EXTRACTED MATERIAL:
▼

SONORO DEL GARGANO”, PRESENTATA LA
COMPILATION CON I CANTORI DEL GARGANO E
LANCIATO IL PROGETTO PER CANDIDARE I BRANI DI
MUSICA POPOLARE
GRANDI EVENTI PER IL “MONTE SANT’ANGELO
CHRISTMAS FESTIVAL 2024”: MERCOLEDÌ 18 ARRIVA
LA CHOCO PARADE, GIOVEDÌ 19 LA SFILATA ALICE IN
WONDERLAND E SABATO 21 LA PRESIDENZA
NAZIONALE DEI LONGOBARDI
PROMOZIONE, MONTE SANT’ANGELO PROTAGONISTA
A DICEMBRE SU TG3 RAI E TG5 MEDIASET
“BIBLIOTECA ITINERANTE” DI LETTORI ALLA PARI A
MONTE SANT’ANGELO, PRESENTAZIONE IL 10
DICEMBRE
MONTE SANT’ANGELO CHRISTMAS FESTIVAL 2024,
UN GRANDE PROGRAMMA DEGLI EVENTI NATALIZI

▲

WHAT IS NEEDED: Report each line in the preceding entries that holds the string "EVENTI".

TASK ANSWER:
GRANDI EVENTI PER IL “MONTE SANT’ANGELO
UN GRANDE PROGRAMMA DEGLI EVENTI NATALIZI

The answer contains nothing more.